ClickHouse Replication and MergeTree Internals

ReplicatedMergeTree Overview

Most distributed ClickHouse deployments use ReplicatedMergeTree or its derivatives. These engines replicate parts via ZooKeeper and perform background merges to consolidate data for efficient querying.

Important components include:

  • ZooKeeper: Tracks part metadata and replication logs
  • MergeTree: Handles storage, merges, and TTL rules
  • Mutations: Background data transformations

Common Failure Points

  • ZooKeeper connection instability
  • Excessive unmerged parts
  • Replica lag due to long merges or failed mutations

Symptoms of Replication or Merge Failures

1. Replica Shows "Not Synchronized" Status

ClickHouse logs or system.replicas table may show:

Replica is not active
Log pulling queue size: 1200
Last queue update: 20 minutes ago

2. Queries Return Inconsistent Results

Queries on distributed tables may return partial data if some shards or replicas are out-of-sync. The SELECT may silently omit lagging parts.

3. Merges Not Executed

Large part counts visible in system.parts indicate merge backlog:

SELECT table, count(*) FROM system.parts WHERE active = 1 GROUP BY table HAVING count(*) > 1000

Diagnostics and Root Cause Analysis

1. Check ZooKeeper Health

If replication log updates are stalled:

echo ruok | nc localhost 2181  # Should return imok
zkCli.sh -server <zk_host> ls /clickhouse/tables

Restarting ClickHouse while ZooKeeper is degraded can corrupt replica metadata.

2. Investigate Replica Lag

SELECT * FROM system.replicas WHERE is_session_expired OR future_parts > 0;

Future parts or queue size > 1000 usually indicate merge or mutation backlogs.

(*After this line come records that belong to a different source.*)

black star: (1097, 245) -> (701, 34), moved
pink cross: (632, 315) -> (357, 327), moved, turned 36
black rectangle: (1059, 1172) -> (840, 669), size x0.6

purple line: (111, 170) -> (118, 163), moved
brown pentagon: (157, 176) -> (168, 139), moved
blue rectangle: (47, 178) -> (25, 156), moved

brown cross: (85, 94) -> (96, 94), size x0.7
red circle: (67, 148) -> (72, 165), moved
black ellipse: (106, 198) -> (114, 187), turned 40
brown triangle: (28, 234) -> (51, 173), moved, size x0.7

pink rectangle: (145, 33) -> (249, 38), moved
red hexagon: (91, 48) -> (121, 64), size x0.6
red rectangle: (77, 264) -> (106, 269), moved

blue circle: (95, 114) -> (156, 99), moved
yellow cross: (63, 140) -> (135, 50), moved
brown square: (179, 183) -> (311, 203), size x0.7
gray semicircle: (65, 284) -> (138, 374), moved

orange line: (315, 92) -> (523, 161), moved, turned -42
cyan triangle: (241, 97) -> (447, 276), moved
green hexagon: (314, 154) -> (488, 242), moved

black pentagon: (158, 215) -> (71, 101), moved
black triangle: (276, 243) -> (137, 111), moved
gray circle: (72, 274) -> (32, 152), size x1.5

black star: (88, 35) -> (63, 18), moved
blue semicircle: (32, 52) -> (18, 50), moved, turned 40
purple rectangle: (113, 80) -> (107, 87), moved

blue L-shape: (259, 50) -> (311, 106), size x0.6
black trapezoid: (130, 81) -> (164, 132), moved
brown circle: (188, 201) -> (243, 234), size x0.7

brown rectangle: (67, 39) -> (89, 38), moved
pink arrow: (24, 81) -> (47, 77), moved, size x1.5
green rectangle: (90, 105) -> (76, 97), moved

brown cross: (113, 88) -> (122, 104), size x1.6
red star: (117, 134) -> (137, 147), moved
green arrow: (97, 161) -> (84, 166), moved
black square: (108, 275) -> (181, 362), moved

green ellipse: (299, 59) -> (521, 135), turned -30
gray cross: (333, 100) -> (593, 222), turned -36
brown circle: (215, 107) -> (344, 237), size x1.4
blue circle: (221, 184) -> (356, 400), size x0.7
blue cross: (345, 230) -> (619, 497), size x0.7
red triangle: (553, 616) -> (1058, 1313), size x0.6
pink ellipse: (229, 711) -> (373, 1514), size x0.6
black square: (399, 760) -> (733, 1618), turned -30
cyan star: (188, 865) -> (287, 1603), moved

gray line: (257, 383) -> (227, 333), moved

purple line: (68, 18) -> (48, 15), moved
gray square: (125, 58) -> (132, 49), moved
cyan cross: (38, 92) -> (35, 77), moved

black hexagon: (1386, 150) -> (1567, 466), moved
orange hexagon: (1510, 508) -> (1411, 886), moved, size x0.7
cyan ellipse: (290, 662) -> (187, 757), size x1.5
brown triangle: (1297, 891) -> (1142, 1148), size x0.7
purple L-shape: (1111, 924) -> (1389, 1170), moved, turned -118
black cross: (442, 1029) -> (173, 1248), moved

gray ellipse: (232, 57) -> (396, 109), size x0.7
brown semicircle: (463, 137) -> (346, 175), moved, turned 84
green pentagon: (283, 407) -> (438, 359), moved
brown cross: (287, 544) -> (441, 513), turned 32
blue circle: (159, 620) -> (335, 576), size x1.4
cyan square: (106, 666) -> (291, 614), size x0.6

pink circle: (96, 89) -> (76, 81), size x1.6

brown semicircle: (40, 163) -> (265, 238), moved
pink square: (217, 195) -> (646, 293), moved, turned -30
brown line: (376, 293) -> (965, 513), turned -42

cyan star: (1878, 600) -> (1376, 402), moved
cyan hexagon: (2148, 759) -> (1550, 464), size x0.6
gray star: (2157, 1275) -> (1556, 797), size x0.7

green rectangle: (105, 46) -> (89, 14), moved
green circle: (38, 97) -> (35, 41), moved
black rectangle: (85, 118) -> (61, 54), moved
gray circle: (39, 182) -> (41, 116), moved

3. Examine Part Merge Failures

Check system logs:

grep MergeTree /var/log/clickhouse-server/clickhouse-server.log

Look for entries like:

Code: 253, e.displayText() = DB::Exception: Cannot merge parts...

Resolution Strategies

1. Restart Replica Safely

Stop the affected replica with system stop merges and system stop fetches before restarting to avoid race conditions.

2. Clear Invalid Queues

If a part is corrupted or stale:

ALTER TABLE table_name DROP PART 'part_id';

Or use ZooKeeper CLI to manually delete broken nodes.

3. Tune Merge Parameters

Modify settings to allow more aggressive merges:

max_bytes_to_merge_at_max_space_in_pool = 10000000000
parts_to_throw_insert = 200

Best Practices to Avoid Future Issues

1. Set Replica Priorities

Assign priorities to replicas to ensure consistent query results:

distributed_replica_priority = 10

2. Monitor with system.tables and system.replicas

Alert if absolute_delay > 300 or queue_size > 1000 for any replica.

3. Manage Part Explosion

Avoid creating too many small parts via frequent inserts. Use buffer tables or batch loads.

Conclusion

ClickHouse's high-speed architecture comes with replication and merge tradeoffs that require close observability. By proactively monitoring ZooKeeper health, part counts, replica lag, and system queues, teams can avoid data inconsistency and query degradation. Applying merge tuning and safe restart protocols ensures that ClickHouse remains resilient even in high-ingest, distributed workloads.

FAQs

1. Why is my ClickHouse replica stuck in 'log pulling'?

Likely due to ZooKeeper disconnection, part merge failures, or excessive backlog. Check logs and system.replicas queue size.

2. Can I run ClickHouse without ZooKeeper?

Only for non-replicated engines. Distributed fault-tolerant setups require ZooKeeper or Keeper for coordination.

3. How do I prevent part count explosion?

Use batch inserts instead of frequent single-row inserts. Target fewer than 300 active parts per shard where possible.

4. How can I force merges on a table?

Use OPTIMIZE TABLE table FINAL. Note this is synchronous and can be expensive for large tables.

5. What's the best way to monitor ClickHouse replica health?

Regularly query system.replicas, alert on high queue size or delay, and monitor merge activity in system.merges.